Stored items:
· · ·
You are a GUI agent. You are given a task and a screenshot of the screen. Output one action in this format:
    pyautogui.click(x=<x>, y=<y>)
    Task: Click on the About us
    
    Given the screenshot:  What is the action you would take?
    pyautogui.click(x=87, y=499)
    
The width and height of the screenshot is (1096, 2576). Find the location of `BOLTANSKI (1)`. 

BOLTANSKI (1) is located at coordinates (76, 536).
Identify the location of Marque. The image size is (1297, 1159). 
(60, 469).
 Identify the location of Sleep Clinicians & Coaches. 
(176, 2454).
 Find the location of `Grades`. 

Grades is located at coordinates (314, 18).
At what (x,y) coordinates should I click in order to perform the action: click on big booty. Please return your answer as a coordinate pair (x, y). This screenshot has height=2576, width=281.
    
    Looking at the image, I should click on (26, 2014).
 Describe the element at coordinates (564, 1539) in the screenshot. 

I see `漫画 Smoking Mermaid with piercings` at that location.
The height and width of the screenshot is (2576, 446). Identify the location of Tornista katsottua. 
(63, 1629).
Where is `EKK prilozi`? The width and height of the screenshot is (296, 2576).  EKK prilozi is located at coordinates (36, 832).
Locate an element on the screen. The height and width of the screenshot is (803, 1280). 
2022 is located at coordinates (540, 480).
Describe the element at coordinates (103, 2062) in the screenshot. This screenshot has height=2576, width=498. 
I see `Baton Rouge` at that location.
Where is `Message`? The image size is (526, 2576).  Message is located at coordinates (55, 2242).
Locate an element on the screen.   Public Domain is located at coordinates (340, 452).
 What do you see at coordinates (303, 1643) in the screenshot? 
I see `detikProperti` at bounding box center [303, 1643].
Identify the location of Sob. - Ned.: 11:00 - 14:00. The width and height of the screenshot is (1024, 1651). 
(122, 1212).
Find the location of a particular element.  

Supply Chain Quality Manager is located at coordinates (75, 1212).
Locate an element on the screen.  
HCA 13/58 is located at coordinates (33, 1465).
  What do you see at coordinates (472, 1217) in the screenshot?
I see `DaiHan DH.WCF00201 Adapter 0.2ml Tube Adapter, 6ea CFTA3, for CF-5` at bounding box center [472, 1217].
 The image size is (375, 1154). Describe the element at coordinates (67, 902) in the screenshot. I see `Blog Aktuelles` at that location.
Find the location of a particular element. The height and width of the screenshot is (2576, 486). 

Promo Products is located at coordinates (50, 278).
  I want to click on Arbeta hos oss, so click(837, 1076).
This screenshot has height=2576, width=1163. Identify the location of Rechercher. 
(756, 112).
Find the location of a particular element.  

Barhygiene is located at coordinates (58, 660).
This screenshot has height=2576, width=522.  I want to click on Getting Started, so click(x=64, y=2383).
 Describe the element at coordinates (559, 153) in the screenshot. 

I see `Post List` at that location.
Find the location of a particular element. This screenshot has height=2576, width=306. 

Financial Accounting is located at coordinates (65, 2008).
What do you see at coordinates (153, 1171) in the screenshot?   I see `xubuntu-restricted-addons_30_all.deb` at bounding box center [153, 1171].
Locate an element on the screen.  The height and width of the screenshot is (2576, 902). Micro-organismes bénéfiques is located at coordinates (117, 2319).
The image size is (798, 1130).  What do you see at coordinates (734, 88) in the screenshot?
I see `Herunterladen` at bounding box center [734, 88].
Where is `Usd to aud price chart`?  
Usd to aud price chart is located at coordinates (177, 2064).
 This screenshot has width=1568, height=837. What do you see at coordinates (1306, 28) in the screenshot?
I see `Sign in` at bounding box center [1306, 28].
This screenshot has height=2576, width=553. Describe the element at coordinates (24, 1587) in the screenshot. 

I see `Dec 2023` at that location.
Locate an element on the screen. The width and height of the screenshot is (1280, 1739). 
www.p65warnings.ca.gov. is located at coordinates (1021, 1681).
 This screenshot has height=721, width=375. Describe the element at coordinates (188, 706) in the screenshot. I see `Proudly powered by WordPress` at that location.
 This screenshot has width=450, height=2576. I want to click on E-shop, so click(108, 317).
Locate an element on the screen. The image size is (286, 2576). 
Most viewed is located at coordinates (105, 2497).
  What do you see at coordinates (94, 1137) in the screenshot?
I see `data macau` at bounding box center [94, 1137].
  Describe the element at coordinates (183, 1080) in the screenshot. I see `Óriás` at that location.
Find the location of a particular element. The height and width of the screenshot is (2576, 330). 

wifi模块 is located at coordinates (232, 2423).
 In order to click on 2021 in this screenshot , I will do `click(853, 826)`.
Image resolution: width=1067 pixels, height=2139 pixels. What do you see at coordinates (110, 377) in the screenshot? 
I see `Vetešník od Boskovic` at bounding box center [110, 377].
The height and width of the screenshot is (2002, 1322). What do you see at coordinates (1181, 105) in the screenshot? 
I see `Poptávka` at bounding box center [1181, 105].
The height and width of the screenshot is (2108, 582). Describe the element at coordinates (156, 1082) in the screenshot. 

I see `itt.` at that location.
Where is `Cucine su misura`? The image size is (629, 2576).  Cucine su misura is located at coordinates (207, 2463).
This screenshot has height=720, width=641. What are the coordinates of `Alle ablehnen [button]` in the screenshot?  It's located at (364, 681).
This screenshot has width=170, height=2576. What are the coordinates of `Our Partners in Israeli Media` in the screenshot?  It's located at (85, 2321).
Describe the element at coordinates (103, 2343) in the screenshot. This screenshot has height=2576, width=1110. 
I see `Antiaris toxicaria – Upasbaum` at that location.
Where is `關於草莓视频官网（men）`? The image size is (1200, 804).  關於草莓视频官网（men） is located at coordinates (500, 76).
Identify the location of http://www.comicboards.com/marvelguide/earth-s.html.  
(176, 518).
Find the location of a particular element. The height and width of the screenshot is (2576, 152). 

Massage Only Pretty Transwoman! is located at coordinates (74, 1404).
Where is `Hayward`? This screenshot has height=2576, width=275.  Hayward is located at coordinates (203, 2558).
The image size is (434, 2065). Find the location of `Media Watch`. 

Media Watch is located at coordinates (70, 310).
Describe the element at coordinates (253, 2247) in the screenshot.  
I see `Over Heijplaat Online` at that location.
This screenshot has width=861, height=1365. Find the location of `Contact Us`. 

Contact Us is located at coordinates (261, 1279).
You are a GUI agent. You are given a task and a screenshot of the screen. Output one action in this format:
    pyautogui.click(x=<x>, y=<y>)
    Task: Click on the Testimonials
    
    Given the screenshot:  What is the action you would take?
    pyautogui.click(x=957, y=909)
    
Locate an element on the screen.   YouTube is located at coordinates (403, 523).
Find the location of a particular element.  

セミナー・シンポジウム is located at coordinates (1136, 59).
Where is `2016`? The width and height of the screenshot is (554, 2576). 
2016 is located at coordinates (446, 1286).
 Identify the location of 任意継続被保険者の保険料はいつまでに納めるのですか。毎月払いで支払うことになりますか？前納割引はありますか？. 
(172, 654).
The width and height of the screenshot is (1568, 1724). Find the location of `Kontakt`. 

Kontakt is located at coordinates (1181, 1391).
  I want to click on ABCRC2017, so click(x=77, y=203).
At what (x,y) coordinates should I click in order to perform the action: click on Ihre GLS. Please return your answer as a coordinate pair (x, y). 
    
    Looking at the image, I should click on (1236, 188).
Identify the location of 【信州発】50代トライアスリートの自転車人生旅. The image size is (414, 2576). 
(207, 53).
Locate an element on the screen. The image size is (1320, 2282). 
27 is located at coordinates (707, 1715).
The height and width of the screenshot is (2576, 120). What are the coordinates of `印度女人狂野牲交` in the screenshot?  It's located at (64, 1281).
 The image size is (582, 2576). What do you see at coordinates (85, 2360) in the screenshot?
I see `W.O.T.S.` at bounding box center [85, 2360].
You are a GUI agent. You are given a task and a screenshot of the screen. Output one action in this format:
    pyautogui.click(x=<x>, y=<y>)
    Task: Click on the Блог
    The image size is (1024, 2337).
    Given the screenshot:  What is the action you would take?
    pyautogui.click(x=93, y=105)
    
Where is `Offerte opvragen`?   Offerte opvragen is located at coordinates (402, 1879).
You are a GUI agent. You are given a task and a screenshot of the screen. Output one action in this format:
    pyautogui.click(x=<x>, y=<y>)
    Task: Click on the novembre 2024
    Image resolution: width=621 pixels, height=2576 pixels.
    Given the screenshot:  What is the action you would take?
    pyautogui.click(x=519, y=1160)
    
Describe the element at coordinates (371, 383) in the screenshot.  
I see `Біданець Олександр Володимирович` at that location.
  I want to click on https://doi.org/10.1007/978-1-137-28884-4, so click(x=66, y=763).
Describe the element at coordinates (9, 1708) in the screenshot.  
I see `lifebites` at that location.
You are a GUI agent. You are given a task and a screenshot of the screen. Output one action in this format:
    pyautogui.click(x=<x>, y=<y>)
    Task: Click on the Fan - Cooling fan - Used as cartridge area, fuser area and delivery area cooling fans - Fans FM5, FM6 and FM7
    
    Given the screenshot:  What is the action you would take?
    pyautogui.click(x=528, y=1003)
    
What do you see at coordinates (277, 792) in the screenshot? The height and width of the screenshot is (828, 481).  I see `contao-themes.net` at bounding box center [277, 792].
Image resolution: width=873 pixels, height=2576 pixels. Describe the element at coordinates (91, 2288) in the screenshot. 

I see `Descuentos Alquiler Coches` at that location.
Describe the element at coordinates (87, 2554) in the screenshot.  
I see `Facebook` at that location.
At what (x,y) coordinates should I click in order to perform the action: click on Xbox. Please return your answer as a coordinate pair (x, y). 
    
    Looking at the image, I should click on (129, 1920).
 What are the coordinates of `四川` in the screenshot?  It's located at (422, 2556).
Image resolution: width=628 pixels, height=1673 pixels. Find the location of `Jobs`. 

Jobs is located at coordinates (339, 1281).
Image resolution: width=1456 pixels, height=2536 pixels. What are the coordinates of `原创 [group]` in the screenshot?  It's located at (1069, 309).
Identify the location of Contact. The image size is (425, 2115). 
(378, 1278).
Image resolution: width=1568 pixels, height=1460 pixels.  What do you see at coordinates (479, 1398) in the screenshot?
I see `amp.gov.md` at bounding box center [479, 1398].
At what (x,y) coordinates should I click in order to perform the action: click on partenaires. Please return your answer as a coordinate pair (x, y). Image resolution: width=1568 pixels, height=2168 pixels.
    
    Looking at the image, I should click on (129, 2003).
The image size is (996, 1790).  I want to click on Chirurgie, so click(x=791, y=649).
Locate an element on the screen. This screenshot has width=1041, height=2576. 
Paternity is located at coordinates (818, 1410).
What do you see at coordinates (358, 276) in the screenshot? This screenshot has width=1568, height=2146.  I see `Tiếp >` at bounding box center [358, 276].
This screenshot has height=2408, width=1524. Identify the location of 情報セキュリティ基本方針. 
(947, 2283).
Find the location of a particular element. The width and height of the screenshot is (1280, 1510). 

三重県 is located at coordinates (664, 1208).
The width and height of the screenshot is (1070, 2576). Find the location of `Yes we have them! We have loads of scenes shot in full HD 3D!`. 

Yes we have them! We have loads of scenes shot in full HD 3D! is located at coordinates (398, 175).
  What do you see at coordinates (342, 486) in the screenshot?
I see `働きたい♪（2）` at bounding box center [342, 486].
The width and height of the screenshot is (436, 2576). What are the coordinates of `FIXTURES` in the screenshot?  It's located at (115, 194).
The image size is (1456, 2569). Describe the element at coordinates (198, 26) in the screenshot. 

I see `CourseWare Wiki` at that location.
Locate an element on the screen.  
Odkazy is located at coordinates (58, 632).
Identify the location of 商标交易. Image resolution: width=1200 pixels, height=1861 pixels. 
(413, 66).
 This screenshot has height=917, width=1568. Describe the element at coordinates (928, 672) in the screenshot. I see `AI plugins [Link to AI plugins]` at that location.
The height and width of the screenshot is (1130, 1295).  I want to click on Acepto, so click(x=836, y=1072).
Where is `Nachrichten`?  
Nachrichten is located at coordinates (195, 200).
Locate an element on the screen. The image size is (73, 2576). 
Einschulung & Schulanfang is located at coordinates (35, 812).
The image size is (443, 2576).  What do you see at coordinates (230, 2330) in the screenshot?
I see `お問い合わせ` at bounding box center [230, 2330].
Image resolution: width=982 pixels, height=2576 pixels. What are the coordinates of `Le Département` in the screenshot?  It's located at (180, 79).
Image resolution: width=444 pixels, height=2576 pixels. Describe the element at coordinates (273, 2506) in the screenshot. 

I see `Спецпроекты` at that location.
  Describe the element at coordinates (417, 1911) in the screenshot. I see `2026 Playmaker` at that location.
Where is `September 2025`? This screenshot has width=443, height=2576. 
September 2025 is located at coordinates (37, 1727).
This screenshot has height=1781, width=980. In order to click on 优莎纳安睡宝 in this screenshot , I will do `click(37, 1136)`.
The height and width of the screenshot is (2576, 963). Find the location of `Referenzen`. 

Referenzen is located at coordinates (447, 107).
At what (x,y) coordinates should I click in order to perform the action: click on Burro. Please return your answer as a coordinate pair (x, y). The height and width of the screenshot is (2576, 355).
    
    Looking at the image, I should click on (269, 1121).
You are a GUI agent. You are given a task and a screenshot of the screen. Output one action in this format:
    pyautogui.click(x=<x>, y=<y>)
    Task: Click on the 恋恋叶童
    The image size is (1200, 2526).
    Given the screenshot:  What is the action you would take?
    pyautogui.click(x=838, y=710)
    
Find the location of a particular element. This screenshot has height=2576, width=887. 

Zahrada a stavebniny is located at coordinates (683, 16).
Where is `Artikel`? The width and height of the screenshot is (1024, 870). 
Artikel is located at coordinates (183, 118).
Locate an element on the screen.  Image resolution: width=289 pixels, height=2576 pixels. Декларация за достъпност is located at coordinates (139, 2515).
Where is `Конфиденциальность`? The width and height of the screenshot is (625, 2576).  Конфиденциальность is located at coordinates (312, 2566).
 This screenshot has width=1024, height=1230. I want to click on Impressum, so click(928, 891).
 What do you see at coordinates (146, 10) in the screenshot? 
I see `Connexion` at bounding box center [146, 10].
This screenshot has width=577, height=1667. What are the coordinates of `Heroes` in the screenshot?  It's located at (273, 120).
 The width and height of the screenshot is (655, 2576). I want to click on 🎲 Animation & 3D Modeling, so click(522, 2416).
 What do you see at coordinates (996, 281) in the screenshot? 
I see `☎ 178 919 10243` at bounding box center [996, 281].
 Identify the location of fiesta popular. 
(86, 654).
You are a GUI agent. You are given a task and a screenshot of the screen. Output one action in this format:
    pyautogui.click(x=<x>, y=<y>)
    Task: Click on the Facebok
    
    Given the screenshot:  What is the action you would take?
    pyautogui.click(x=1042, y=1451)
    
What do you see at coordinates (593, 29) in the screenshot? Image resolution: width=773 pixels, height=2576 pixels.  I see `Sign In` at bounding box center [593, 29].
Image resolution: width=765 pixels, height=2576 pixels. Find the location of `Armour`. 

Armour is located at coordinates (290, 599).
· · ·
Exercise: Locate the word "will" in the records above, and return each line that has it.

Output for this task:
 In order to click on 2021 in this screenshot , I will do `click(853, 826)`.
This screenshot has height=1781, width=980. In order to click on 优莎纳安睡宝 in this screenshot , I will do `click(37, 1136)`.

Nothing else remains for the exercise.